Later this year, a group released MEDITRON, a suite of open-source LLMs with 7B and 70B parameters adapted to the medical domain [6]. They were trained on a new, extensive dataset of rigorously researched clinical articles designed to guide healthcare practitioners and patients in making evidence-based decisions from various healthcare-related sources and abstracts and full-text papers from PubMed and PubMed Central papers.
I plan to work on testing the use of domain ontologies with In-Context RAG on these models. Theoretically, they may benefit from a different, more definitional corpus. I will also learn how to fine-tune them and augment the training process to take advantage of the logical entailment capabilities of the source domain ontologies. It might be a dead end, but it seems like an intellectually stimulating path worth taking.
- D Pierce, C., Booth, D., Ogbuji, C., Deaton, C., Blackstone, E., & Lenat, D. (2012). Semanticdb: A semantic web infrastructure for clinical research and quality reporting. Current Bioinformatics, 7(3), 267–277.

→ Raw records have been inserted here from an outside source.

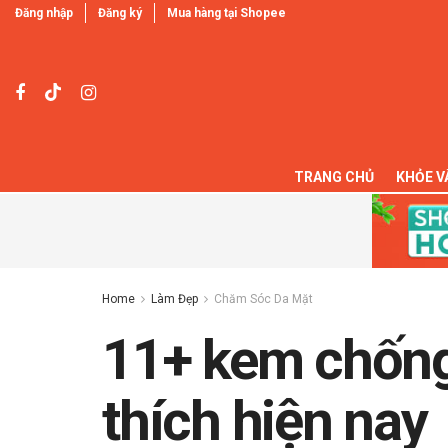
Đăng nhập
Đăng ký
Mua hàng tại Shopee
TRANG CHỦ
KHỎE V
Home
Làm Đẹp
Chăm Sóc Da Mặt
11+ kem chốn
thích hiện nay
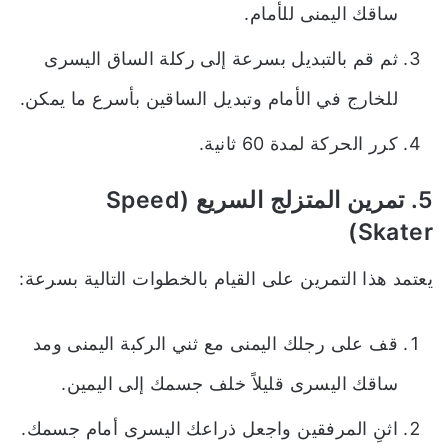
ساقك اليمنى للأمام.
ثم قم بالتبديل بسرعة إلى ركلة الساق اليسرى
للخارج في الأمام وتبديل الساقين بأسرع ما يمكن.
كرر الحركة لمدة 60 ثانية.
5. تمرين المتزلج السريع (Speed
Skater)
يعتمد هذا التمرين على القيام بالخطوات التالية بسرعة:
قف على رجلك اليمنى مع ثني الركبة اليمنى ومد
ساقك اليسرى قليلاً خلف جسمك إلى اليمين.
اثنِ المرفقين واجعل ذراعك اليسرى أمام جسمك.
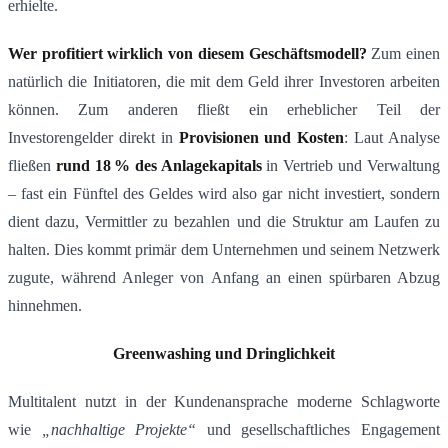
erhielte.
Wer profitiert wirklich von diesem Geschäftsmodell?
Zum einen
natürlich die Initiatoren, die mit dem Geld ihrer Investoren arbeiten
können. Zum anderen fließt ein erheblicher Teil der
Investorengelder direkt in
Provisionen und Kosten
: Laut Analyse
fließen
rund 18 % des Anlagekapitals
in Vertrieb und Verwaltung​
– fast ein Fünftel des Geldes wird also gar nicht investiert, sondern
dient dazu, Vermittler zu bezahlen und die Struktur am Laufen zu
halten. Dies kommt primär dem Unternehmen und seinem Netzwerk
zugute, während Anleger von Anfang an einen spürbaren Abzug
hinnehmen.
Greenwashing und Dringlichkeit
Multitalent nutzt in der Kundenansprache moderne Schlagworte
wie
„nachhaltige Projekte“
und gesellschaftliches Engagement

- Doorenbos, R. (1995). Production matching for large learning systems (Doctoral dissertation, Carnegie Mellon University).
- Lachman, R. (1989). Expert systems: A cognitive science perspective. Behavior Research Methods, Instruments, & Computers, 21(2), 195–204.
- Sumers, T., Yao, S., Narasimhan, K., & Griffiths, T. L. (2023). Cognitive architectures for language agents. arXiv preprint arXiv:2309.02427.
- Han, Tianyu, et al. “MedAlpaca — An Open-Source Collection of Medical Conversational AI Models and Training Data.” arXiv preprint arXiv:2304.08247 (2023).
- Chen, Zeming, et al. “MEDITRON-70B: Scaling Medical Pretraining for Large Language Models.” arXiv preprint arXiv:2311.16079 (2023).